Not surprisingly, many Ontario residents know very little about our overly complicated auto insurance system but are, rightfully, concerned about the rising cost of insurance premiums. As a result of powerful insurance industry lobbying efforts a number of changes to our auto insurance system have been implemented in recent years. These changes have drastically reduced the benefits available to injured claimants while resulting in no reductions in the insurance premiums Ontario motorists pay. The outcome is a significant increase in insurance company profit margins while the availability of treatment and medical benefits to an injured person gets slashed from $100,000 to $3500 (as one example).
Yet again, the current Ontario Government has proposed and is considering further changes, in Bill 171, that will negatively affect the rights of injured claimants in this province.
The proposed changes in Bill 171 include a reduction of the prejudgment interest rate in pain and suffering claims from 5 per cent to 1.3 per cent. This will result in insurers profiting, particularly in the more serious cases, from delaying settlement and payment of an injured person’s claim indefinitely.
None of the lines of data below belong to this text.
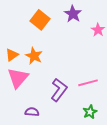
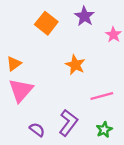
orange star: (34, 56) -> (75, 65), moved
purple L-shape: (59, 90) -> (68, 123), moved
purple semicircle: (32, 112) -> (37, 130), turned 32

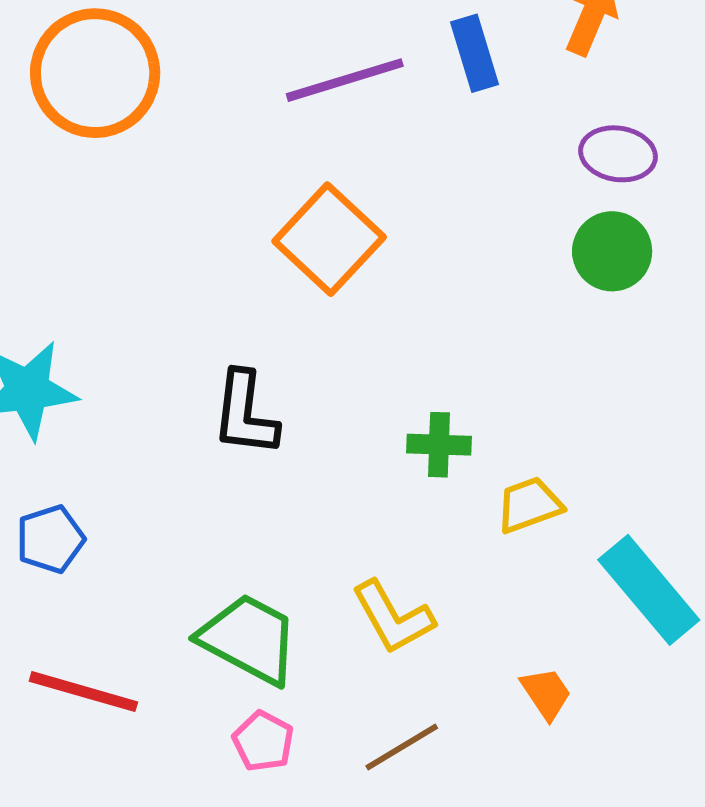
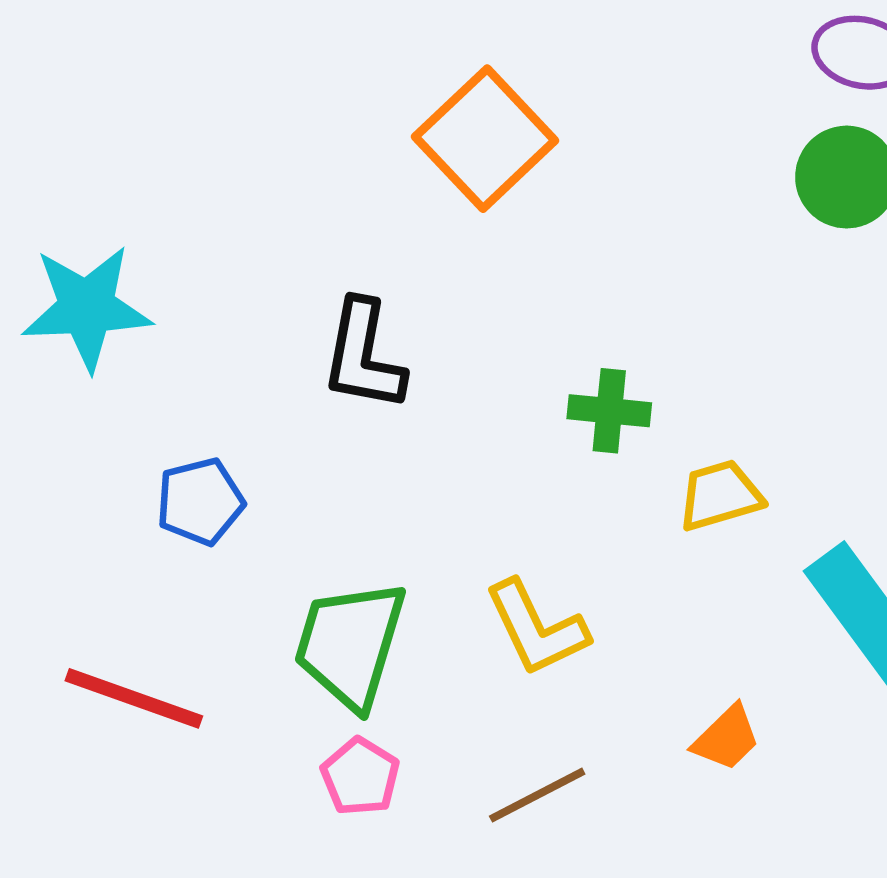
blue pentagon: (50, 539) -> (200, 501), moved
green trapezoid: (249, 639) -> (350, 644), turned -105
orange trapezoid: (546, 693) -> (727, 738), turned 76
When an insurer is able to get 4 per cent or more on their money, and they only have to pay interest to a claimant at 1.3 per cent, there is a strong incentive for the insurer to delay the claim as long as possible.
Our system is already fraught with numerous delays and unnecessarily complicated Rules that govern the litigation of a claim. An additional financial incentive to delay a claim will have a very negative impact on injured claimants already waiting far too long for settlement or judgment of their claims.
Bill 171 also proposes to wipe out recourse to an independent judicial system for disputes regarding denials of benefits under the Statutory Accident Benefits Schedule (SABS). The amendments would replace a citizens fundamental right to access the courts and require them to seek resolution to their dispute from a tribunal that is appointed at the whim of government, whose members will lack independence and security of tenure and which will over time be captured by the insurance industry and populated by former insurance industry employees.
There is simply no intellectual justification for locking the courthouse doors to injured accident victims. It is a false pretence to suggest these changes will provide cost savings to the insurance industry or reduce insurance premiums to motorists. More importantly, it is another in a series of ongoing amendments to our auto insurance system that negatively impacts the rights of people who suffer serious injuries in motor vehicle accidents.